第24話 捻くれものの辺境伯

「フフ、何うなだれてるの? ジェイドにはジェイドにしかできないことがあるでしょ? 私だって魔法科の教師なんだよ? 五音節魔法なんて見たら悔しい──を通り越して現実味がなかったか」


 そう言って笑いながらミーナは布巾でローテーブルを拭いていた。ぬかりがない幼馴染である。


「はぁ。よく俺十何年も一人暮らしできたなぁ」


「フフ、ほんとだね。さっ、片付けも終わったし私は帰るね。明日は学院までの道を教えるから一緒に行こうか」


 時刻は十七時。窓から入る明かりはオレンジ色になっており、日が落ちかけているようだ。


「ん。了解」


「じゃあ朝七時にこっちに来るね?」


「随分早くないか?」


 始業式は九時半。職員の朝礼は八時半。ここから学院までの正確な時間は分からないが、恐らく十五分前後であろう。


「私と一緒に出勤しているの見られたら、変な噂が立ってジェイドに迷惑かけちゃうかもだし」


「いや、俺はまぁ別に大丈夫だけど、とりあえず了解。けど、そういやミーナ今朝はフロイ──」


「その話しはやめて」


 表情を失ったミーナからピシャリとそう言われる。


「お、おう……」


 有無を言わさぬ雰囲気だったため、俺はそれ以上言葉を続ける勇気は湧かなかった。


「じゃあ、とりあえず明日七時ね」


 そう言うとミーナはクッションから立ち上がり、玄関を目指す。


「おう。って、クッションとテーブルは?」


「ないと不便でしょ? 私は困らないから貸してあげる」


「あぁ、ありがとう」


「ん。それじゃおやすみ」


「おやすみ。色々と面倒をかけてすまない。ありがとな」


 ミーナはそれに頷き、軽く笑うと扉を閉める。ミーナが出て行った後の部屋はなんだか静かで落ち着かない。


(幼馴染シックかね……)


 エルムにきてからミーナに世話になりっぱなしな自分を少しだけ自嘲し、俺は明日から受け持つことになるであろう生徒たちへの自己紹介を考えるのであった。




 一方その頃、学長室では──。


 コンコン──。


「入りたまえ」


 扉がノックされる。今この校舎におり、私の部屋を訪ねてくるであろう人物は一人だ。まぁ、そうでなくとも最も聞きなれたノック音で誰かは分かる。


「失礼します。学長、今しがたこちらが届きました」


 やはり秘書のブリード君だ。彼は一通の手紙を手にしていた。それを私のもとまで届けてくれると一歩下がる。


「早いな……。まぁ当然ではあるか」


 裏の封蝋ふうろうを見る。予想通りウィンダム城の刻印だ。つまり──。


「中央の貴族たちも本当に暇なのだな……。どれどれ──」


 それは王を裏で操る貴族たちからの手紙。このタイミングだ。内容も察しがつく。当然、三傑でもっとも突出した力の持ち主、ジェイド先生に関することであろう。


「……フフ、やはりな。ブリード君も読んでみたまえ」


 私は手紙を一読したのち、ブリード君に手渡す。


「……では、お借りいたします」


 私はついつい読んでいる最中に笑ってしまったが、ブリード君の表情はまったく変わらない。
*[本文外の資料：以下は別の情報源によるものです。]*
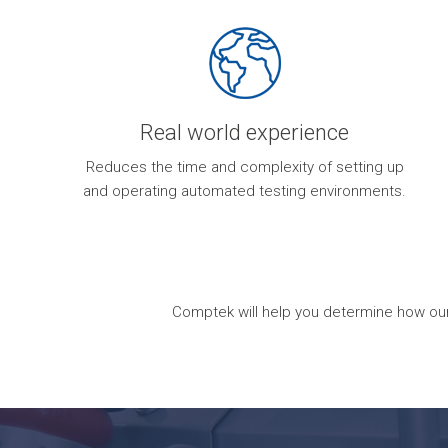
Real world experience
Reduces the time and complexity of setting up
and operating automated testing environments.
Comptek will help you determine how our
「エルムにこれ以上力をつけて欲しくないのでしょうね」


「ッフ、勝手なものだ。王都から追放しておいて、エルムで受け入れるのもダメ。当然国外には出られないように各関所には話しが回っているだろうし、他の辺境伯のところにも脅しがいっているだろう。つまりよほど捻くれものの辺境伯の元か、政治力、経済力がまったくない田舎に行くしかない、と。だが、彼は運が良くも悪くも捻くれものの私のところへきてしまった」


「どうするので?」


「ん?」


 その手紙に書かれていた内容はこうだ──。


『元魔法局、宮廷警護課のジェイドをそちらの学院で採用すると聞いた。彼は協調性、社会性に欠けており教員の資格があるとは到底思えない。採用を取り消し、生まれ故郷であるパージ村へ帰すことを強く勧める。また、これは魔法局および中央貴族会の総意であり、もしこれに従わない場合、追って制裁を通達する』


 そしてそんなものは当然──。


「無視だ。私も貴族だよ? 貴族はわがままなんだ。他の貴族は自分の地位、名声、富や見栄に執着する。私はそれがほんの少しだけ多いだけだ。私の領地の者はすべて守る。そのためなら──」


「えぇ、私は学長の剣にも盾にもなりましょう」


「すまないなブリード君。キミにはイヤな仕事ばかり押し付けて」


「いえ、誰かがしなければならないことです」


「あぁ。だが、この件で中央の連中は小銭をせびってきたりもするだろう。そのときはブリード君の給料は半分カットでいいかね?」


「もちろんです」


 ブリード君はやはり表情一つ変えずそう答えた。


「はぁ。冗談だよ、冗談。私はキミから笑いを取るのが在任中の目標だからね」


「申し訳ありません。ただ私は笑ってもいい人生は歩んでいませんので……」


「ハハハ、それこそ面白い冗談だ。キミが笑っていけないのなら、私はこの世に存在すらしてはいけないだろう」


 その言葉にブリード君はどう返していいか分からないようだ。いやはやウィットに富んだ会話とは難しい。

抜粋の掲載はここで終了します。